### [Task prompt]
Starting at the line with "jaguárok, tigrisek, csimpánzok" and going on through the line with "Fontos megjegyzés: „A Loro Parque nem csupán", reproduce each line in the records below exactly and nothing more.

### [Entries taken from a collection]
***

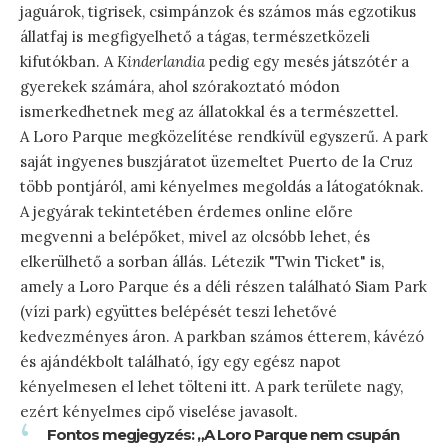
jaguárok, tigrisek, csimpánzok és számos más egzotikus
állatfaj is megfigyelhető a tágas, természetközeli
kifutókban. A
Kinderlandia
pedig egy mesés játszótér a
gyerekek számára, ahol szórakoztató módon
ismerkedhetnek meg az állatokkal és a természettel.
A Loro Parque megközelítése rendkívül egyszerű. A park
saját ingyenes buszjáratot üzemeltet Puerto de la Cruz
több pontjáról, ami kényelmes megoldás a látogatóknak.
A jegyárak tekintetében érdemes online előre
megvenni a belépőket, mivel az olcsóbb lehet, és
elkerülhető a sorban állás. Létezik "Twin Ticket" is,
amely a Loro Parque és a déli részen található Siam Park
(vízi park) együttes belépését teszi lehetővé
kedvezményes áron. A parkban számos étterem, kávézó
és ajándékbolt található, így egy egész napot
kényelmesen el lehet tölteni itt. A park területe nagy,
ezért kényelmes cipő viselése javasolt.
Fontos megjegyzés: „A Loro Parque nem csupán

***

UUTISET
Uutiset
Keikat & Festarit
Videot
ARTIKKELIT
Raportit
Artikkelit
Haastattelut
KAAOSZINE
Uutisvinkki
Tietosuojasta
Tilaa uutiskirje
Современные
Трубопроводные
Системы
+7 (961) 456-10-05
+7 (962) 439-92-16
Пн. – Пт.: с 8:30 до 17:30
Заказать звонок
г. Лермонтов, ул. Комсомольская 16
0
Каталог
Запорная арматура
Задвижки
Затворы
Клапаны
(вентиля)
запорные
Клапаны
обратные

***

### [Written answer]
jaguárok, tigrisek, csimpánzok és számos más egzotikus
állatfaj is megfigyelhető a tágas, természetközeli
kifutókban. A
Kinderlandia
pedig egy mesés játszótér a
gyerekek számára, ahol szórakoztató módon
ismerkedhetnek meg az állatokkal és a természettel.
A Loro Parque megközelítése rendkívül egyszerű. A park
saját ingyenes buszjáratot üzemeltet Puerto de la Cruz
több pontjáról, ami kényelmes megoldás a látogatóknak.
A jegyárak tekintetében érdemes online előre
megvenni a belépőket, mivel az olcsóbb lehet, és
elkerülhető a sorban állás. Létezik "Twin Ticket" is,
amely a Loro Parque és a déli részen található Siam Park
(vízi park) együttes belépését teszi lehetővé
kedvezményes áron. A parkban számos étterem, kávézó
és ajándékbolt található, így egy egész napot
kényelmesen el lehet tölteni itt. A park területe nagy,
ezért kényelmes cipő viselése javasolt.
Fontos megjegyzés: „A Loro Parque nem csupán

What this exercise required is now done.